■ **Task brief**
If a picture appears in the records, leave it out and transcribe the rest exactly.

-------- Available data

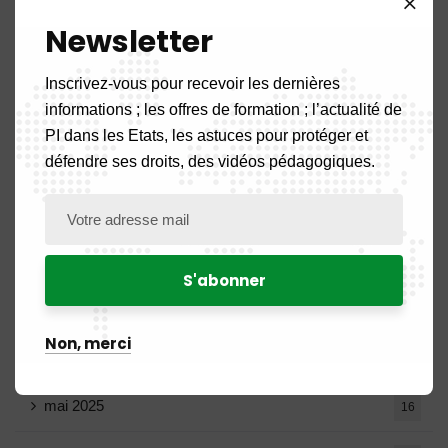
Newsletter
décembre 2025
20
Inscrivez-vous pour recevoir les dernières
novembre 2025
11
informations ; les offres de formation ; l’actualité de
PI dans les Etats, les astuces pour protéger et
octobre 2025
14
défendre ses droits, des vidéos pédagogiques.
septembre 2025
13
août 2025
14
juillet 2025
16
Non, merci
juin 2025
13
mai 2025
16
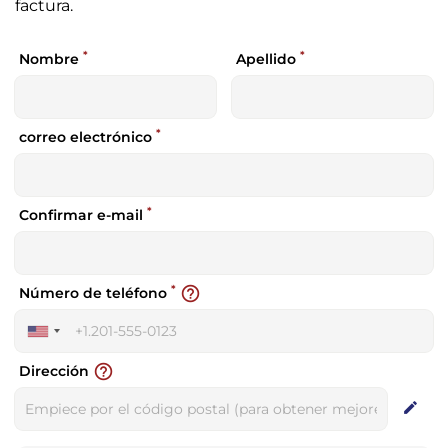
factura.
*
*
Nombre
Apellido
*
correo electrónico
*
Confirmar e-mail
*
help_outline
Número de teléfono
United
States
help_outline
Dirección
+1
edit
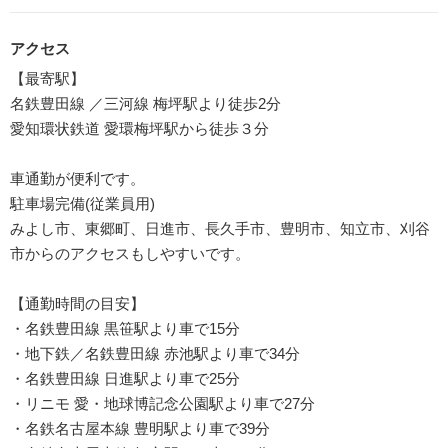
アクセス
【最寄駅】
名鉄豊田線 ／三河線 梅坪駅より徒歩2分
愛知環状鉄道 愛環梅坪駅から徒歩３分
車通勤が便利です。
駐車場完備(従業員用)
みよし市、東郷町、日進市、長久手市、豊明市、知立市、刈谷
市からのアクセスもしやすいです。
【通勤時間の目安】
・名鉄豊田線 黒笹駅より車で15分
・地下鉄／名鉄豊田線 赤池駅より車で34分
・名鉄豊田線 日進駅より車で25分
・リニモ 愛・地球博記念公園駅より車で27分
・名鉄名古屋本線 豊明駅より車で39分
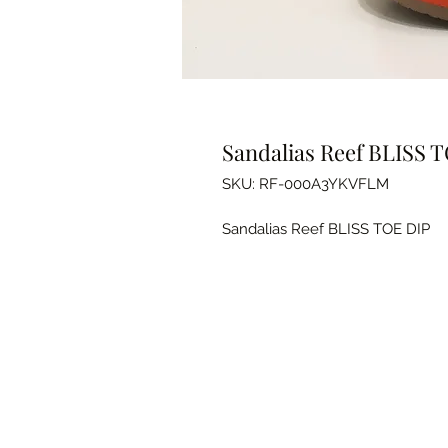
Sandalias Reef BLISS 
SKU: RF-000A3YKVFLM
Sandalias Reef BLISS TOE DIP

----------------

■ **Solution below**
Newsletter
décembre 2025
20
Inscrivez-vous pour recevoir les dernières
novembre 2025
11
informations ; les offres de formation ; l’actualité de
PI dans les Etats, les astuces pour protéger et
octobre 2025
14
défendre ses droits, des vidéos pédagogiques.
septembre 2025
13
août 2025
14
juillet 2025
16
Non, merci
juin 2025
13
mai 2025
16
factura.
*
*
Nombre
Apellido
*
correo electrónico
*
Confirmar e-mail
*
help_outline
Número de teléfono
United
States
help_outline
Dirección
+1
edit
アクセス
【最寄駅】
名鉄豊田線 ／三河線 梅坪駅より徒歩2分
愛知環状鉄道 愛環梅坪駅から徒歩３分
車通勤が便利です。
駐車場完備(従業員用)
みよし市、東郷町、日進市、長久手市、豊明市、知立市、刈谷
市からのアクセスもしやすいです。
【通勤時間の目安】
・名鉄豊田線 黒笹駅より車で15分
・地下鉄／名鉄豊田線 赤池駅より車で34分
・名鉄豊田線 日進駅より車で25分
・リニモ 愛・地球博記念公園駅より車で27分
・名鉄名古屋本線 豊明駅より車で39分
Sandalias Reef BLISS 
SKU: RF-000A3YKVFLM
Sandalias Reef BLISS TOE DIP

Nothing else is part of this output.